#### [YOUR GOAL]
Output only the span of lines that begins at the line containing "次回のコメントで使用するためブラウザーに自分の名" and ends at the last line of the data, both included, exactly as they appear.

** Opening ENTRIES SUPPLIED block **

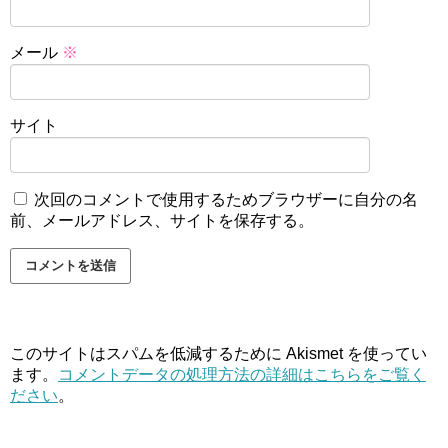
メール
※
サイト
次回のコメントで使用するためブラウザーに自分の名
前、メールアドレス、サイトを保存する。
このサイトはスパムを低減するために Akismet を使ってい
ます。
コメントデータの処理方法の詳細はこちらをご覧く
ださい
。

** Closing ENTRIES SUPPLIED block **

#### [RESULT OF THIS TASK]
次回のコメントで使用するためブラウザーに自分の名
前、メールアドレス、サイトを保存する。
このサイトはスパムを低減するために Akismet を使ってい
ます。
コメントデータの処理方法の詳細はこちらをご覧く
ださい
。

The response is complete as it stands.